Zapach ma moc, by przenieść Cię z powrotem do określonego momentu w Twoim życiu. Może wywoływać wspomnienia, które wydają się tak realne, jakbyś stał tam, utknął w chwili. Dla mnie wspomnienia z lat 90. zawsze wracają do mnie, gdy czuję zapach CK Jeden (40 GBP) lub Versace Czerwone Dżinsy (£31). Dolce & Gabanna Femme (86 funtów) zawsze będzie mi przypominać moją mamę (mimo że nie nosiła go od ponad 20 lat) i Thierry'ego Muglera Anioł (74 GBP) lub DKNY Bądź pyszny (55 funtów) zawsze zabierze mnie z powrotem do bycia nastolatką.

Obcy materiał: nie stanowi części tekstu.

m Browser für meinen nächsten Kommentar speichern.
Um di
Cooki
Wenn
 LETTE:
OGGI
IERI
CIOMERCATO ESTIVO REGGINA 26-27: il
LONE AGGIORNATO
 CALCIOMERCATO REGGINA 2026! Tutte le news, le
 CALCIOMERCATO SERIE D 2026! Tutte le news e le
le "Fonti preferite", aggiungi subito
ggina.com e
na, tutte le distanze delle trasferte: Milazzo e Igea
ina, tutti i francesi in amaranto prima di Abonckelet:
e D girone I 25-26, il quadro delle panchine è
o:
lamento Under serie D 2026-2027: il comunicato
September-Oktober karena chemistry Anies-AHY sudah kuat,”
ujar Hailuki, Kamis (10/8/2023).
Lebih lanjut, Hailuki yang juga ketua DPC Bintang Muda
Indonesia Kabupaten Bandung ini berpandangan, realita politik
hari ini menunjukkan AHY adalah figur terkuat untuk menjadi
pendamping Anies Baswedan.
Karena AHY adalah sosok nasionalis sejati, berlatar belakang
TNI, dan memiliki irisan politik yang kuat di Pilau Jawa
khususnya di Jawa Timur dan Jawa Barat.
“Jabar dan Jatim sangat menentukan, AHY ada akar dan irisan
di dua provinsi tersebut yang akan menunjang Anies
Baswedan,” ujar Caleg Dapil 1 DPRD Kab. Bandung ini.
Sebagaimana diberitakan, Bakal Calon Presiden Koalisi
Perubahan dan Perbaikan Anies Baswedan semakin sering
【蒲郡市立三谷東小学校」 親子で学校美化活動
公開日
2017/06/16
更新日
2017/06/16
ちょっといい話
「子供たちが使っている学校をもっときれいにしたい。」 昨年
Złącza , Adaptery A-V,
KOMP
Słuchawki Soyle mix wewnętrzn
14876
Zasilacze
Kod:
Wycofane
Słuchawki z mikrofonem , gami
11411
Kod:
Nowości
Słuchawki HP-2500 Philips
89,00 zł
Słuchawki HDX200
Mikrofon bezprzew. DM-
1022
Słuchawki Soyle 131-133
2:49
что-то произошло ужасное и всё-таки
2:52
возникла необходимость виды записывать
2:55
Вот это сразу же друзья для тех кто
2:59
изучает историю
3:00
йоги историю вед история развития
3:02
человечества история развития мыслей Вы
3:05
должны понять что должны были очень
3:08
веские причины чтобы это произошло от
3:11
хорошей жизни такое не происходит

Ale pod koniec lat dziewięćdziesiątych nastąpiła zmiana w branży perfumeryjnej, a klienci podzielili się na dwie części obozy: Ci, którzy kupili rozkwit perfum celebrytów i ci, którzy chcieli zapachu podpisu, którego nikt inny miał. Ja osobiście należałem do tej drugiej kategorii. Ty nie chcieć ludzie rozpoznają twoje perfumy, a ty nie chciałeś, żeby ktokolwiek pachniał tak jak ty. Ale choć wydawało się, że cały świat szukał nowego, niszowego zapachu, wielu trafiło na ten sam: Le Labo Santal 33 (£125).

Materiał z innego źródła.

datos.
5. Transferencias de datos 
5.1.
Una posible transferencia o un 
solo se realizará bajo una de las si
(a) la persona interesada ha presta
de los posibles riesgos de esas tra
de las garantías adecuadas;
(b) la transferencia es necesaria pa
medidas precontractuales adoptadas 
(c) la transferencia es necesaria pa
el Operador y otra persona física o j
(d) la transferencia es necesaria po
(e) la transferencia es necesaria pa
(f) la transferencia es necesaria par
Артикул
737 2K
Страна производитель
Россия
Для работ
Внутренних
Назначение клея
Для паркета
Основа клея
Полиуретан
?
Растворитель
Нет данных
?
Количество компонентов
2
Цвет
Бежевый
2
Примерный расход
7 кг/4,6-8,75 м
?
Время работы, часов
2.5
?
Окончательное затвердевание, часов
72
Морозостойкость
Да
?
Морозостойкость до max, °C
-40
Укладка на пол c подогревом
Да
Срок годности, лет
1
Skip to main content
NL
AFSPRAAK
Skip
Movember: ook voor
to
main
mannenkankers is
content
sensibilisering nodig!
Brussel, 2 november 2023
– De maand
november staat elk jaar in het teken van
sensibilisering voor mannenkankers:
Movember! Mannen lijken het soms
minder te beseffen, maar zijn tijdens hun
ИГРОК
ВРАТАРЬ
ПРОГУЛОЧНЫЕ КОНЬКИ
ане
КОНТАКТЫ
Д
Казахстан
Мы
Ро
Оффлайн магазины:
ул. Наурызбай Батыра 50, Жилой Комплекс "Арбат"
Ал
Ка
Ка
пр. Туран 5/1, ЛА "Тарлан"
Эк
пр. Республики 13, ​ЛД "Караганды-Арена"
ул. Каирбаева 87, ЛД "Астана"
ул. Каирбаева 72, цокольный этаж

„W Le Labo mamy szczęście, że mamy kilka kultów w naszej kolekcji, więc zostaliśmy pobłogosławieni. Ale Santal 33 to kolejny poziom sukcesu – to idiotyczna ilość. Jako perfumiarz zawsze potajemnie masz nadzieję – ale nigdy nie spodziewasz się – takiego wpływu. Zdarza się to raz w życiu, jeśli masz bardzo, bardzo dużo szczęścia – mówi Eddie Roschi, współzałożyciel Le Labo.

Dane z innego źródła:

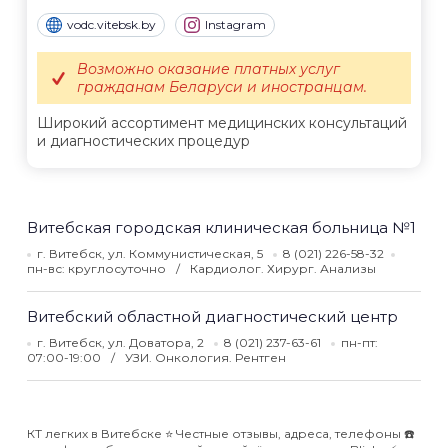
vodc.vitebsk.by
Instagram
Возможно оказание платных услуг
гражданам Беларуси и иностранцам.
Широкий ассортимент медицинских консультаций
и диагностических процедур
Витебская городская клиническая больница №1
г. Витебск, ул. Коммунистическая, 5
8 (021) 226-58-32
пн-вс: круглосуточно
Кардиолог. Хирург. Анализы
Витебский областной диагностический центр
г. Витебск, ул. Доватора, 2
8 (021) 237-63-61
пн-пт:
07:00-19:00
УЗИ. Онкология. Рентген
КТ легких в Витебске ⭐️ Честные отзывы, адреса, телефоны ☎️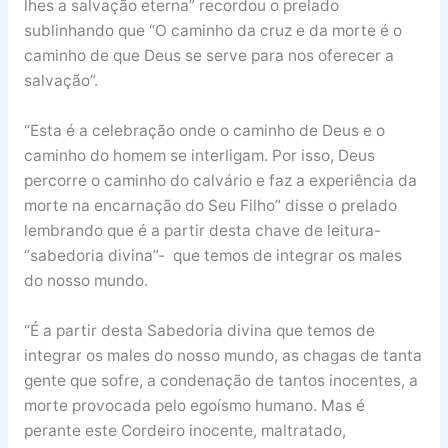
lhes a salvação eterna” recordou o prelado
sublinhando que “O caminho da cruz e da morte é o
caminho de que Deus se serve para nos oferecer a
salvação”.
“Esta é a celebração onde o caminho de Deus e o
caminho do homem se interligam. Por isso, Deus
percorre o caminho do calvário e faz a experiência da
morte na encarnação do Seu Filho” disse o prelado
lembrando que é a partir desta chave de leitura-
“sabedoria divina”- que temos de integrar os males
do nosso mundo.
“É a partir desta Sabedoria divina que temos de
integrar os males do nosso mundo, as chagas de tanta
gente que sofre, a condenação de tantos inocentes, a
morte provocada pelo egoísmo humano. Mas é
perante este Cordeiro inocente, maltratado,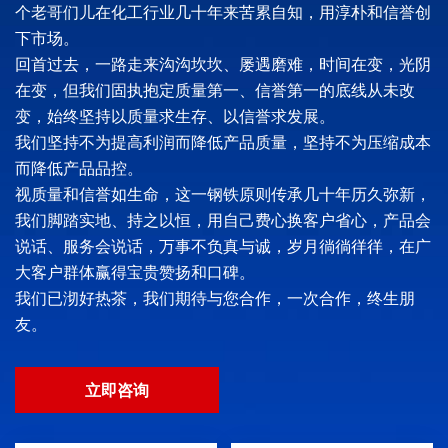
个老哥们儿在化工行业几十年来苦累自知，用淳朴和信誉创
下市场。
回首过去，一路走来沟沟坎坎、屡遇磨难，时间在变，光阴
在变，但我们固执抱定质量第一、信誉第一的底线从未改
变，始终坚持以质量求生存、以信誉求发展。
我们坚持不为提高利润而降低产品质量，坚持不为压缩成本
而降低产品品控。
视质量和信誉如生命，这一钢铁原则传承几十年历久弥新，
我们脚踏实地、持之以恒，用自己费心换客户省心，产品会
说话、服务会说话，万事不负真与诚，岁月徜徜徉徉，在广
大客户群体赢得宝贵赞扬和口碑。
我们已沏好热茶，我们期待与您合作，一次合作，终生朋
友。
立即咨询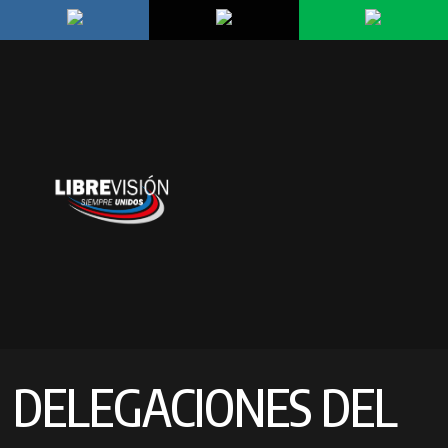
DELEGACIONES DEL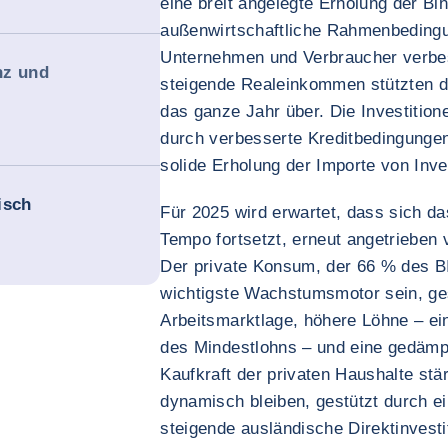
eine breit angelegte Erholung der B
außenwirtschaftliche Rahmenbedingu
Unternehmen und Verbraucher verbess
nz und
steigende Realeinkommen stützten d
das ganze Jahr über. Die Investitio
durch verbesserte Kreditbedingungen 
solide Erholung der Importe von Inve
tisch
Für 2025 wird erwartet, dass sich 
Tempo fortsetzt, erneut angetrieben
Der private Konsum, der 66 % des BI
wichtigste Wachstumsmotor sein, ges
Arbeitsmarktlage, höhere Löhne – ei
des Mindestlohns – und eine gedämpf
Kaufkraft der privaten Haushalte stä
dynamisch bleiben, gestützt durch e
steigende ausländische Direktinvest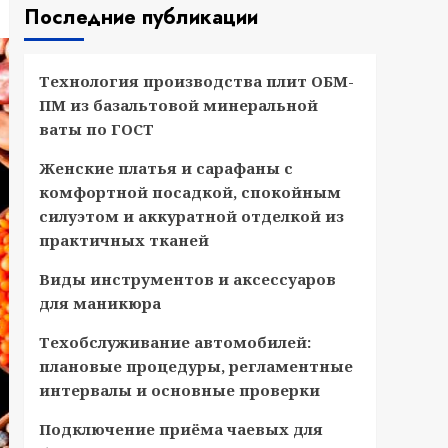
Последние публикации
Технология производства плит ОБМ-
ПМ из базальтовой минеральной
ваты по ГОСТ
Женские платья и сарафаны с
комфортной посадкой, спокойным
силуэтом и аккуратной отделкой из
практичных тканей
Виды инструментов и аксессуаров
для маникюра
Техобслуживание автомобилей:
плановые процедуры, регламентные
интервалы и основные проверки
Подключение приёма чаевых для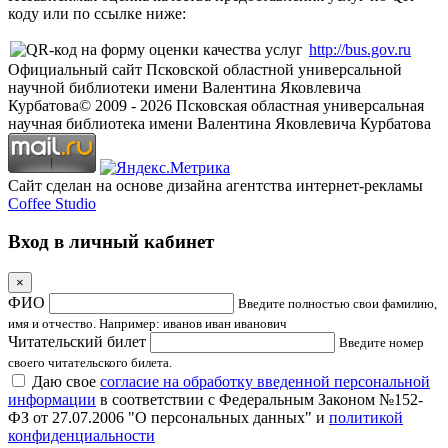
коду или по ссылке ниже:
http://bus.gov.ru
Официальный сайт Псковской областной универсальной
научной библиотеки имени Валентина Яковлевича
Курбатова
© 2009 -
2026
Псковская областная универсальная
научная библиотека имени Валентина Яковлевича Курбатова
Сайт сделан на основе дизайна агентства интернет-рекламы
Coffee Studio
Вход в личный кабинет
×
ФИО
Введите полностью свои фамилию,
имя и отчество. Например: иванов иван иванович
Читательский билет
Введите номер
своего читательского билета.
Даю свое
согласие на обработку введенной персональной
информации
в соответствии с Федеральным Законом №152-
ФЗ от 27.07.2006 "О персональных данных" и
политикой
конфиденциальности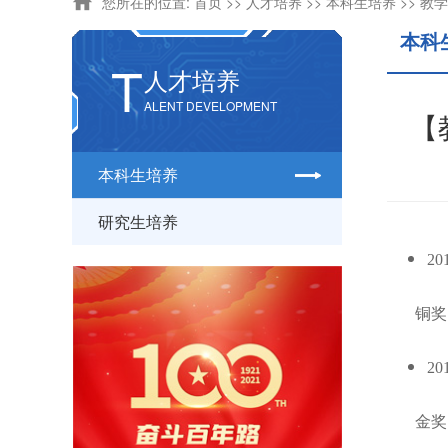
您所在的位置:
首页
>>
人才培养
>>
本科生培养
>>
教学
本科
T
人才培养
ALENT DEVELOPMENT
【
本科生培养
研究生培养
20
铜奖
2
金奖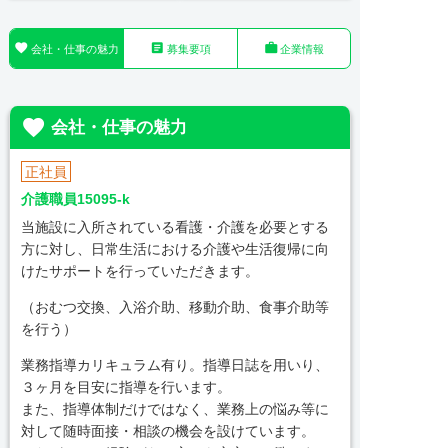



会社・仕事の魅力
募集要項
企業情報

会社・仕事の魅力
正社員
介護職員15095-k
当施設に入所されている看護・介護を必要とする
方に対し、日常生活における介護や生活復帰に向
けたサポートを行っていただきます。
（おむつ交換、入浴介助、移動介助、食事介助等
を行う）
業務指導カリキュラム有り。指導日誌を用いり、
３ヶ月を目安に指導を行います。
また、指導体制だけではなく、業務上の悩み等に
対して随時面接・相談の機会を設けています。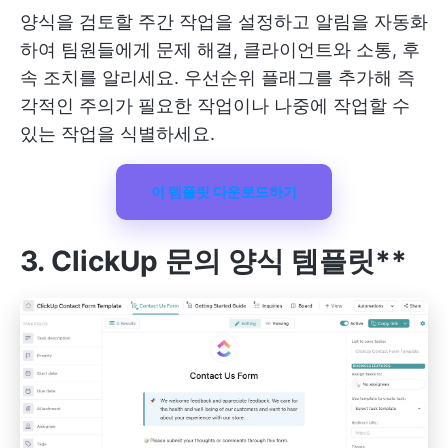
양식을 검토할 주간 작업을 설정하고 알림을 자동화
하여 팀원들에게 문제 해결, 클라이언트와 소통, 후
속 조치를 알리세요. 우선순위 플래그를 추가해 즉
각적인 주의가 필요한 작업이나 나중에 작업할 수
있는 작업을 식별하세요.
이 템플릿 다운로드하기
3. ClickUp 문의 양식 템플릿**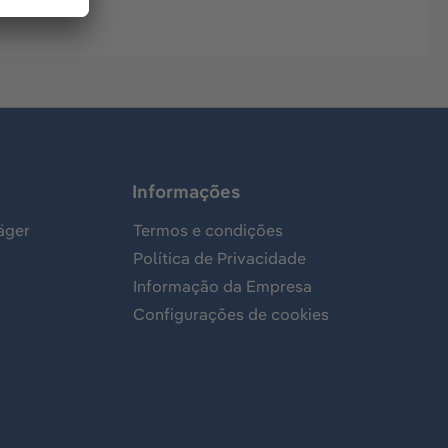
Informações
äger
Termos e condições
Política de Privacidade
Informação da Empresa
Configurações de cookies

Co ciekawe, popularność Le Labo nie jest przeskalowana w kierunku mężczyzn ani kobiet. Podobnie jak CK One, Santal 33 to całkowicie androgyniczny zapach, który tak samo kochają wszyscy. Uruchomiony w 2011 roku, Santal 33 był inspirowany starymi reklamami Marlboro. Jest drzewny i pikantny, z nutami skóry i piżma. Zarówno odurzający, jak i namiętny, a jednocześnie pocieszający, Santal 33 szybko zyskał całą rzeszę fanów celebrytów, od Alexa Chung do Justin Bieber. W rzeczywistości stało się tak popularne, że New York Times nazwał to „perfumy, które wszędzie pachniesz”. Ale jego popularność nie zaszkodziła jego fajnemu czynnikowi.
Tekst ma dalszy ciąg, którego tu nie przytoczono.